Elizabeth Coleon est Chief Marketing Officer chez Withings, leader de la santé connectée. Auparavant, elle a été directrice de la croissance commerciale pour l’UE occidentale chez PayPal, et a dirigé l’équipe de croissance de Qonto à partir de la série B à la série D en développant notamment des marchés en Italie, Allemagne et Espagne.

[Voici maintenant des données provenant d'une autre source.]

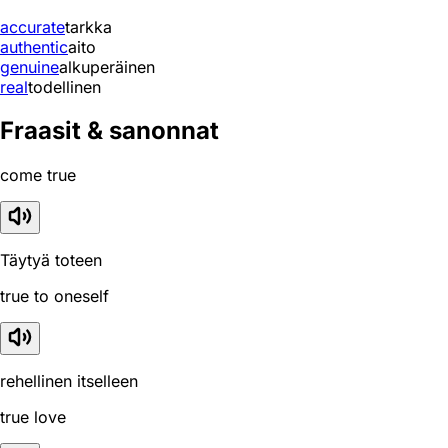
accurate
tarkka
authentic
aito
genuine
alkuperäinen
real
todellinen
Fraasit & sanonnat
come true
Täytyä toteen
true to oneself
rehellinen itselleen
true love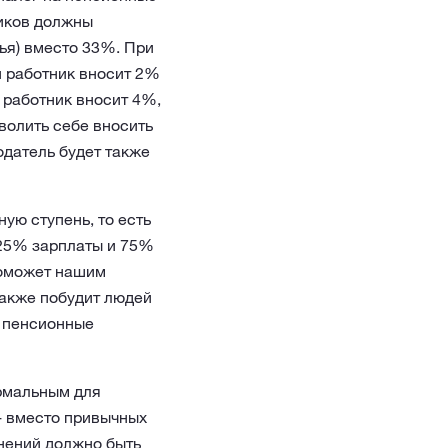
ников должны
ья) вместо 33%. При
и работник вносит 2%
 работник вносит 4%,
волить себе вносить
одатель будет также
ую ступень, то есть
 25% зарплаты и 75%
поможет нашим
также побудит людей
и пенсионные
ормальным для
- вместо привычных
ений должно быть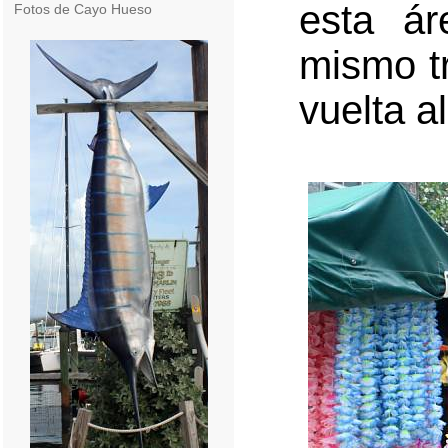
esta á
Fotos de Cayo Hueso
mismo t
vuelta a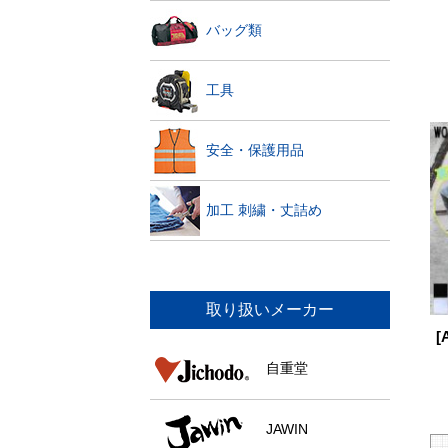
バッグ類
工具
安全・保護用品
加工 刺繍・丈詰め
取り扱いメーカー
[
自重堂
JAWIN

Au travers de ses expériences, Elizabeth a développé des frameworks pour prioriser ses marchés, gérer et adapter ses stratégies, et mettre en place une organisation transnationale adéquate. Qu’a-t-elle appris de son passage chez PayPal ? Quelle a été son expérience la plus challengeante ? Quelles différences constate-t-elle dans la manière d’exécuter aujourd’hui la stratégie par rapport à l’époque PayPal ? En termes d’organisation, quelles sont les fonctions que Elizabeth préfère garder en central et celles qu’elle préfère laisser aux locaux ? Elle nous explique.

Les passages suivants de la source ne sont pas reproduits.